#### Given records
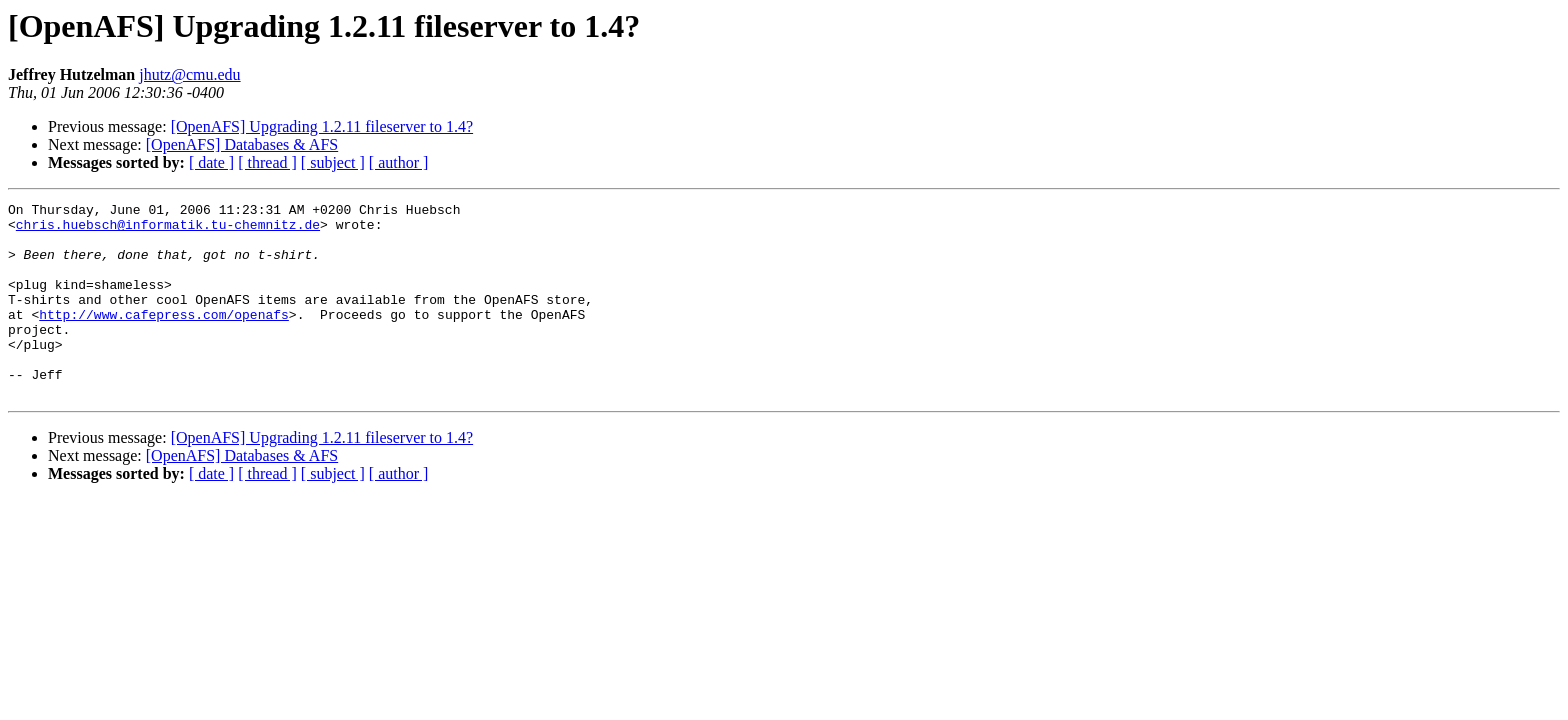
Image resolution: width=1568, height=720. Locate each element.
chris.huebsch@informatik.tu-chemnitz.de (168, 230)
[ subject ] (333, 162)
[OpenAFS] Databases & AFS (242, 144)
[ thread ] (267, 162)
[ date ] (211, 162)
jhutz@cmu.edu (189, 74)
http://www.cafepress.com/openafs (164, 338)
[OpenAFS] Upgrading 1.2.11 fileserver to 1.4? (322, 126)
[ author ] (399, 162)
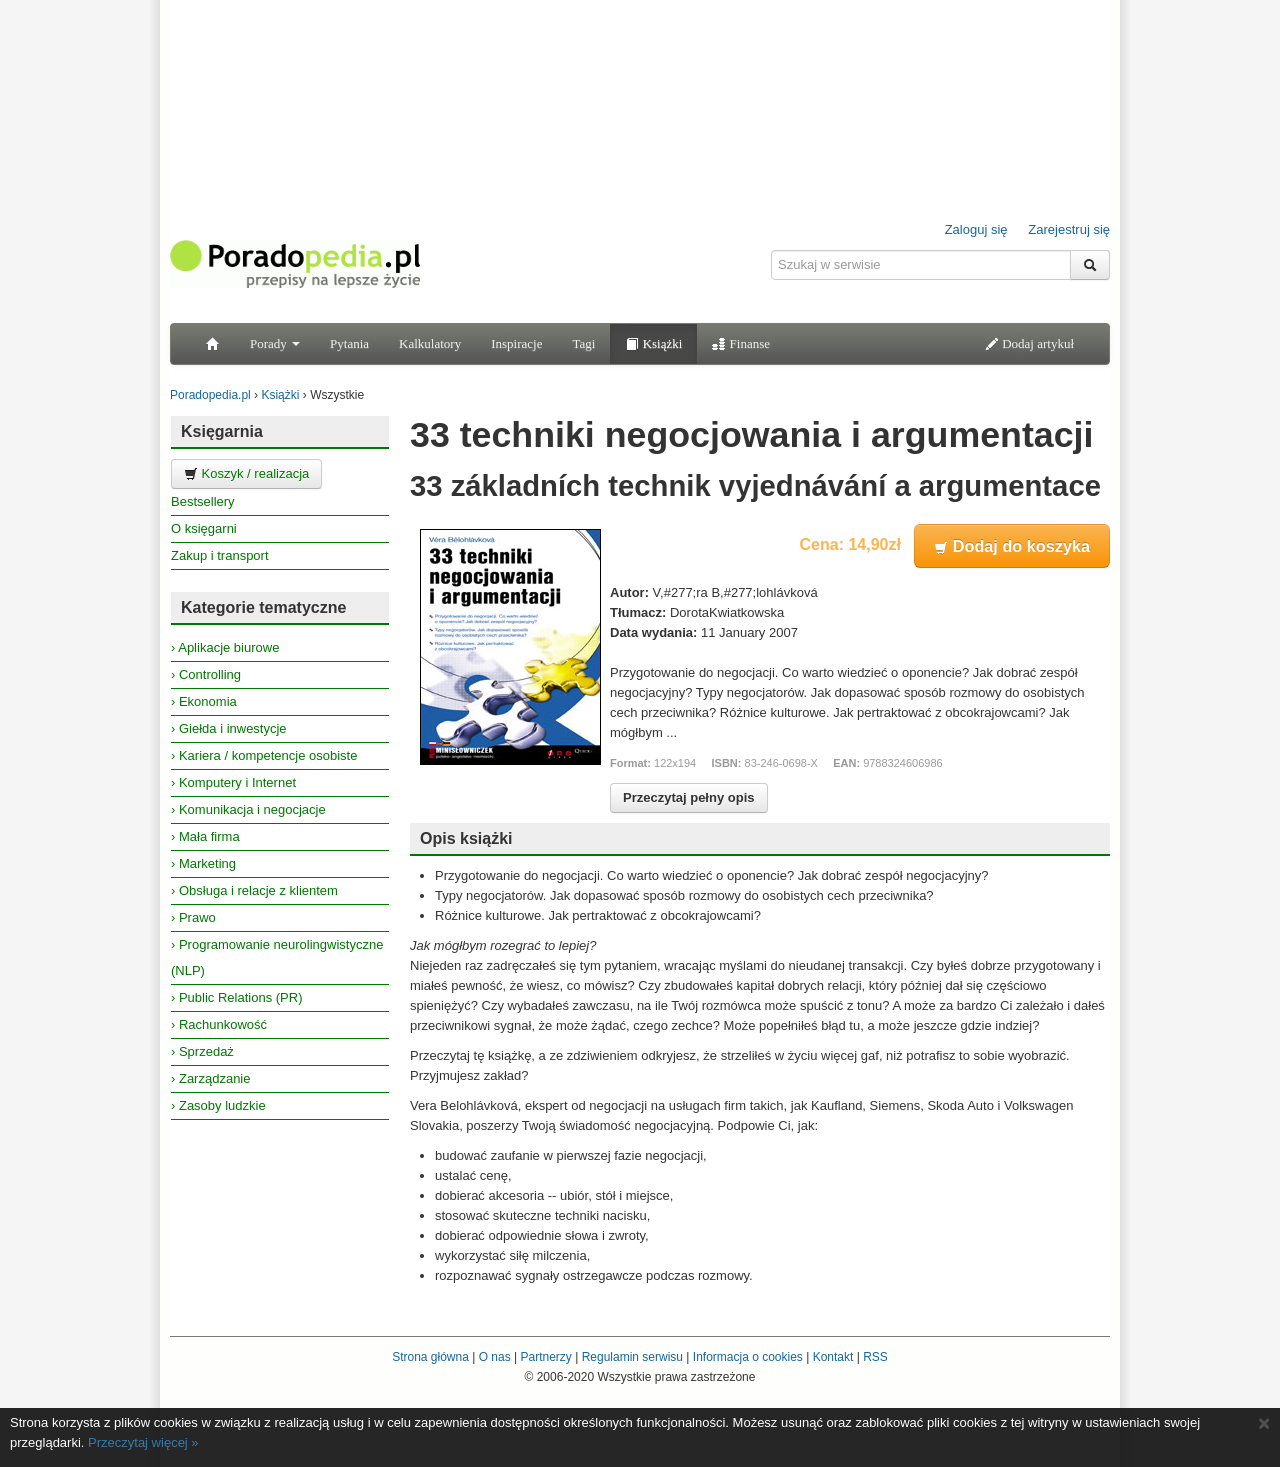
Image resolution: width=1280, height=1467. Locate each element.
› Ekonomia (204, 701)
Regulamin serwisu (632, 1357)
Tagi (583, 343)
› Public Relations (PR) (237, 997)
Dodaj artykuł (1029, 343)
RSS (875, 1357)
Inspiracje (516, 343)
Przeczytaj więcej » (143, 1442)
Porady (275, 343)
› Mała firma (205, 836)
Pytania (349, 343)
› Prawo (193, 917)
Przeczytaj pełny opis (689, 797)
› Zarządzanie (210, 1078)
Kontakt (833, 1357)
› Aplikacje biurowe (225, 647)
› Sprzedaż (202, 1051)
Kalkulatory (430, 343)
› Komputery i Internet (233, 782)
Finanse (741, 343)
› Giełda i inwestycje (229, 728)
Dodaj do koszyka (1012, 546)
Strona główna (430, 1357)
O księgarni (204, 528)
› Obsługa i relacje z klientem (254, 890)
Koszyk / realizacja (246, 473)
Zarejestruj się (1069, 229)
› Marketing (203, 863)
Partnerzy (545, 1357)
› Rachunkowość (219, 1024)
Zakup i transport (220, 555)
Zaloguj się (976, 229)
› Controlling (206, 674)
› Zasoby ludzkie (218, 1105)
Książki (653, 343)
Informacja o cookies (748, 1357)
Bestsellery (203, 501)
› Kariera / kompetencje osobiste (264, 755)
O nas (495, 1357)
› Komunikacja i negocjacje (248, 809)
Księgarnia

#### Requirement
Everything from the line holding "Koszyk / realizacja (246, 473)" through the last line of the entries should be retyped exactly, with no other lines.

#### Answer to this exercise
Koszyk / realizacja (246, 473)
Zarejestruj się (1069, 229)
› Marketing (203, 863)
Partnerzy (545, 1357)
› Rachunkowość (219, 1024)
Zakup i transport (220, 555)
Zaloguj się (976, 229)
› Controlling (206, 674)
› Zasoby ludzkie (218, 1105)
Książki (653, 343)
Informacja o cookies (748, 1357)
Bestsellery (203, 501)
› Kariera / kompetencje osobiste (264, 755)
O nas (495, 1357)
› Komunikacja i negocjacje (248, 809)
Księgarnia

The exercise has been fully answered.